Over twenty ago, right wing conservative Jesse Helms added an after-the-fact amendment to the ADA that prohibited covering transsexuals based on his religious conviction that their condition was somehow immoral. That clause was then copied downstream into the Rehabilitation Act and countless other legal documents. Meanwhile, neurologists (Zhou et all) found the first of many sites in the brain that develop 'male' or 'female' and showed that trans people's brains develop opposite expectations. Over the next 15 years hundreds of other studies found a few dozen other brain sites and endocrinological features confirming Zhou's original findings. The American Medical Association passed resolutions 114, 115, and 122 calling for insurance policies to cover treatment for transsexuals. The IRS ruled that the procedures are effective and the expenses are deductible. And the APA is declassifying GID to no longer be a 'disorder' but is keeping it in the DSM so that it can be coded for insurance. In other words, the correct decision based on medicine is clear.

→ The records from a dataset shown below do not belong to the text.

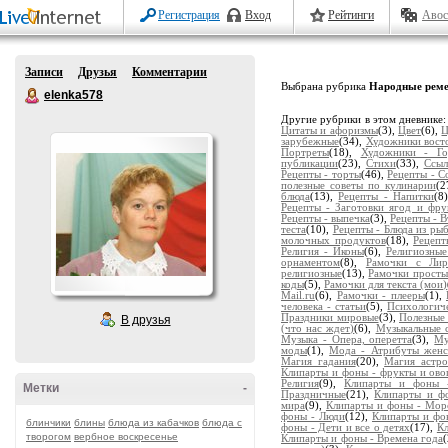
Регистрация
Вход
Рейтинги
Авос
Записи
Друзья
Комментарии
Выбрана рубрика
Народные реме
elenka578
Другие рубрики в этом дневнике
Цитаты и афоризмы
(3),
Цвет
(6),
Ц
зарубежные
(34),
Художники вост
Портреты
(18),
Художники - Го
публикации
(23),
Стихи
(33),
Ссыл
Рецепты - торты
(46),
Рецепты - С
полезные советы по кулинарии
(2
блюда
(13),
Рецепты - Напитки
(8
Рецепты - Заготовки ягод и фру
Рецепты - выпечка
(3),
Рецепты - 
теста
(10),
Рецепты - Блюда из ры
молочных продуктов
(18),
Рецепт
Религия - Иконы
(6),
Религиозные
орнаментом
(8),
Рамочки с Ли
религиозные
(13),
Рамочки просты
коды
(5),
Рамочки для текста (мои)
Mail.ru
(6),
Рамочки - плееры
(1),
человека - статьи
(5),
Психологич
Праздники мировые
(3),
Полезные
В друзья
(что нас ждет)
(6),
Музыкальные 
Музыка - Опера, оперетта
(3),
Му
моды
(1),
Мода - Атрибуты женс
Магия гадания
(20),
Магия астро
Клипарты и фоны - фрукты и ов
Религия
(9),
Клипарты и фоны -
Метки
-
Праздничные
(21),
Клипарты и ф
мира
(9),
Клипарты и фоны - Мор
фоны - Люди
(12),
Клипарты и фон
блинчики
блины
блюда из кабачков
блюда с
фоны - Дети и все о детях
(17),
К
творогом
вербное воскресенье
Клипарты и фоны - Времена года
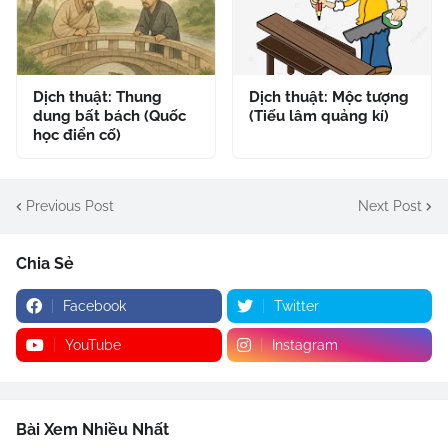
Dịch thuật: Thung
Dịch thuật: Mộc tượng
dung bất bách (Quốc
(Tiếu lâm quảng kí)
học điển cố)
Previous Post
Next Post
Chia Sẻ
Facebook
Twitter
YouTube
Instagram
Bài Xem Nhiều Nhất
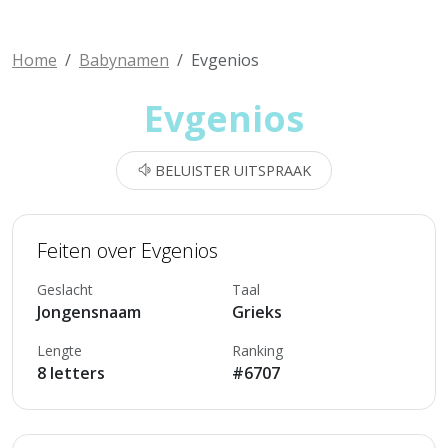
Home
Babynamen
Evgenios
Evgenios
BELUISTER UITSPRAAK
Feiten over Evgenios
Geslacht
Taal
Jongensnaam
Grieks
Lengte
Ranking
8 letters
#6707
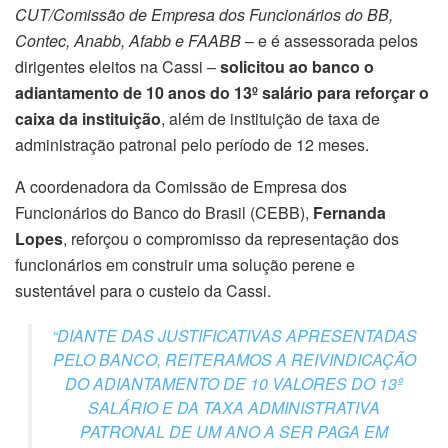
CUT/Comissão de Empresa dos Funcionários do BB,
Contec, Anabb, Afabb e FAABB
– e é assessorada pelos
dirigentes eleitos na Cassi –
solicitou ao banco o
adiantamento de 10 anos do 13º salário para reforçar o
caixa da instituição
, além de instituição de taxa de
administração patronal pelo período de 12 meses.
A coordenadora da Comissão de Empresa dos
Funcionários do Banco do Brasil (CEBB),
Fernanda
Lopes
, reforçou o compromisso da representação dos
funcionários em construir uma solução perene e
sustentável para o custeio da Cassi.
“DIANTE DAS JUSTIFICATIVAS APRESENTADAS
PELO BANCO, REITERAMOS A REIVINDICAÇÃO
DO ADIANTAMENTO DE 10 VALORES DO 13º
SALÁRIO E DA TAXA ADMINISTRATIVA
PATRONAL DE UM ANO A SER PAGA EM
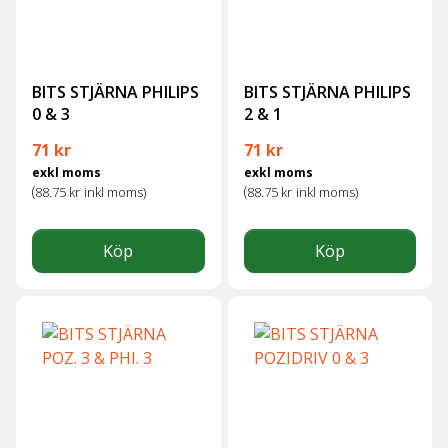
BITS STJÄRNA PHILIPS
BITS STJÄRNA PHILIPS
0 & 3
2 & 1
71
kr
71
kr
exkl moms
exkl moms
(
(
88.75
kr
inkl moms)
88.75
kr
inkl moms)
Köp
Köp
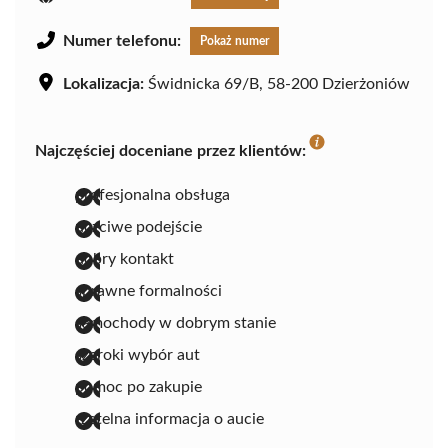
Numer telefonu:
Pokaż numer
Lokalizacja:
Świdnicka 69/B, 58-200 Dzierżoniów
Najczęściej doceniane przez klientów:
profesjonalna obsługa
uczciwe podejście
dobry kontakt
sprawne formalności
samochody w dobrym stanie
szeroki wybór aut
pomoc po zakupie
rzetelna informacja o aucie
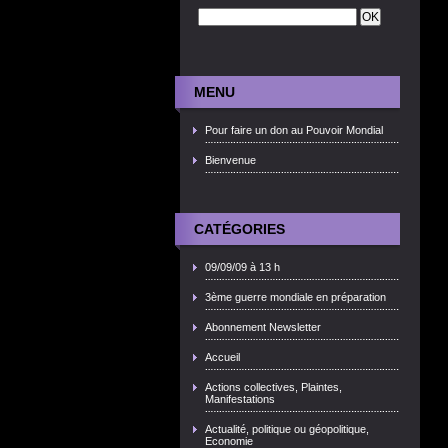
MENU
Pour faire un don au Pouvoir Mondial
Bienvenue
CATÉGORIES
09/09/09 à 13 h
3ème guerre mondiale en préparation
Abonnement Newsletter
Accueil
Actions collectives, Plaintes,
Manifestations
Actualité, politique ou géopolitique,
Economie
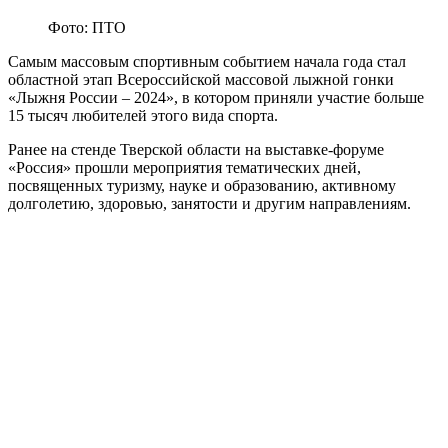
Фото: ПТО
Самым массовым спортивным событием начала года стал
областной этап Всероссийской массовой лыжной гонки
«Лыжня России – 2024», в котором приняли участие больше
15 тысяч любителей этого вида спорта.
Ранее на стенде Тверской области на выставке-форуме
«Россия» прошли мероприятия тематических дней,
посвященных туризму, науке и образованию, активному
долголетию, здоровью, занятости и другим направлениям.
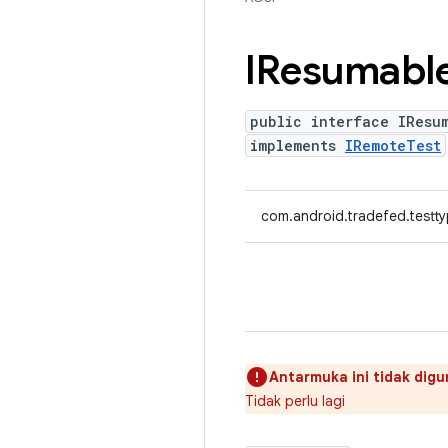
IResumabl
public interface IResu
implements
IRemoteTest
com.android.tradefed.testt
Antarmuka ini tidak digu
Tidak perlu lagi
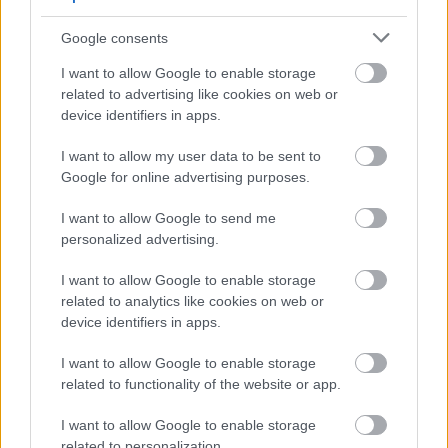
Σλούκα
,
Ιωάννη Παπαπέτρου
και
Παναγιώτη
Google consents
Καλαϊτζάκη
μετά την ήττα από την Μπασκόνια.
I want to allow Google to enable storage
Οι «πράσινοι» οπαδοί έστειλαν μήνυμα στήριξης
related to advertising like cookies on web or
όπως: «Σας στηρίζουμε, θα πάρετε πάλι το
device identifiers in apps.
ευρωπαϊκό» και «Μην ακούτε τίποτα, εσείς είστε
I want to allow my user data to be sent to
που θα πάρετε την Ευρωλίγκα».
Google for online advertising purposes.
I want to allow Google to send me
@Photo credits:
eurokinissi
personalized advertising.
I want to allow Google to enable storage
related to analytics like cookies on web or
device identifiers in apps.
Διάβασε όλα τα
τελευταία νέα
της αθλητικής
I want to allow Google to enable storage
related to functionality of the website or app.
επικαιρότητας. Μάθε για όλους τους
live αγώνες σήμερα
και δες τις
αθλητικές μεταδόσεις
της ημέρας και της
I want to allow Google to enable storage
εβδομάδας μέσα από το υπερπλήρες Πρόγραμμα TV του
related to personalization.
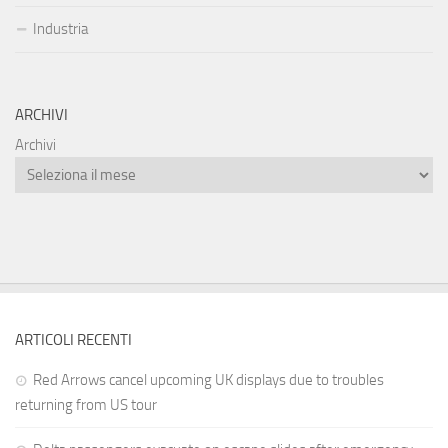
Industria
ARCHIVI
Archivi
ARTICOLI RECENTI
Red Arrows cancel upcoming UK displays due to troubles
returning from US tour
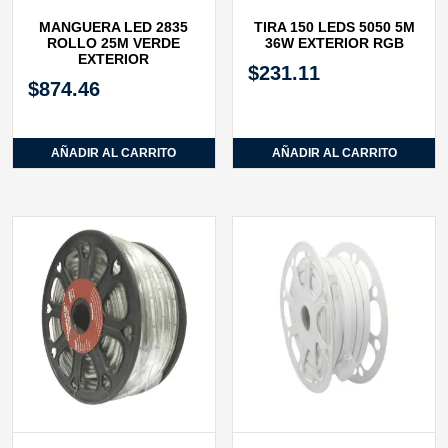
MANGUERA LED 2835
TIRA 150 LEDS 5050 5M
ROLLO 25M VERDE
36W EXTERIOR RGB
EXTERIOR
$
231.11
$
874.46
AÑADIR AL CARRITO
AÑADIR AL CARRITO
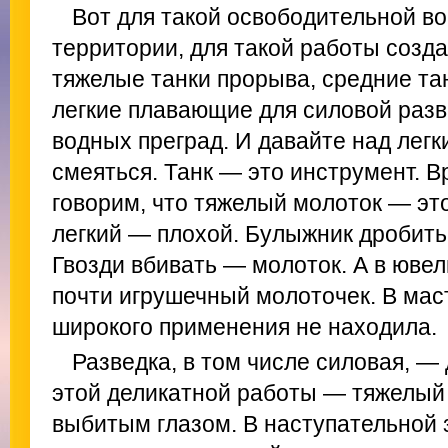
Вот для такой освободительной в
территории, для такой работы созд
тяжелые танки прорыва, средние та
легкие плавающие для силовой раз
водных преград. И давайте над легк
смеяться. Танк — это инструмент. В
говорим, что тяжелый молоток — эт
легкий — плохой. Булыжник дробить
Гвозди вбивать — молоток. А в юве
почти игрушечный молоточек. В мас
широкого применения не находила.
Разведка, в том числе силовая, —
этой деликатной работы — тяжелый т
выбитым глазом. В наступательной 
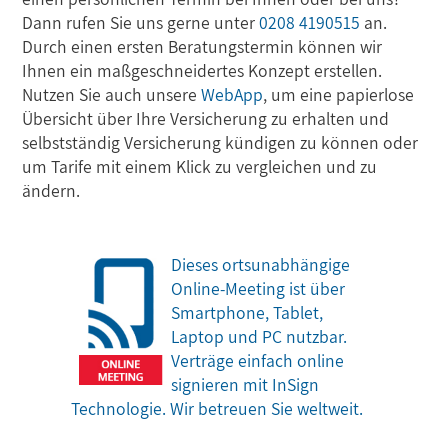
Dann rufen Sie uns gerne unter
0208 4190515
an.
Durch einen ersten Beratungstermin können wir
Ihnen ein maßgeschneidertes Konzept erstellen.
Nutzen Sie auch unsere
WebApp
, um eine papierlose
Übersicht über Ihre Versicherung zu erhalten und
selbstständig Versicherung kündigen zu können oder
um Tarife mit einem Klick zu vergleichen und zu
ändern.
Dieses ortsunabhängige
Online-Meeting ist über
Smartphone, Tablet,
Laptop und PC nutzbar.
Verträge einfach online
signieren mit InSign
Technologie. Wir betreuen Sie weltweit.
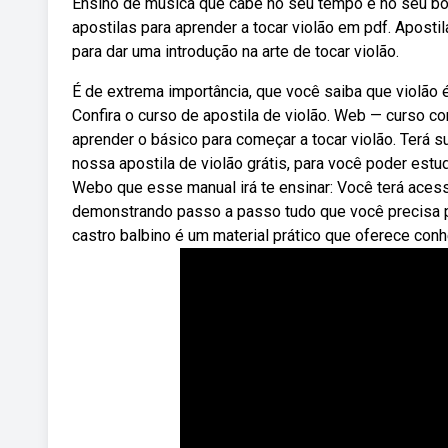
Ensino de música que cabe no seu tempo e no seu bo
apostilas para aprender a tocar violão em pdf. Apos
para dar uma introdução na arte de tocar violão.
É de extrema importância, que você saiba que violão é
Confira o curso de apostila de violão. Web — curso com
aprender o básico para começar a tocar violão. Terá 
nossa apostila de violão grátis, para você poder estu
Webo que esse manual irá te ensinar: Você terá acess
demonstrando passo a passo tudo que você precisa pa
castro balbino é um material prático que oferece conh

But because of Helms' religious values-based amendment, almost every health insurance policy in America to this day has a specific exclusion for the treatment of transsexuals (even post transition) based on right wing, fundamentalist religious values, not medicine or even profit. Many are denied any coverage at all, even for issues that have nothing to do with being trans. Chances are your policy has the exclusion, if you look. The HR and coverage situation for most trans people is very like that of the author who works for a religious non profit, except that it applies to most every employer, anywhere. There are very few exceptions. If religious values, no matter how extreme, can be exploited for political gain and our Legislators go along with it or worse still, create it, exclusions such as the one for contraception will become commonplace for all health insurance. And like the exclusion for medical coverage of trans people, it will prove amazingly difficult to roll back or work around.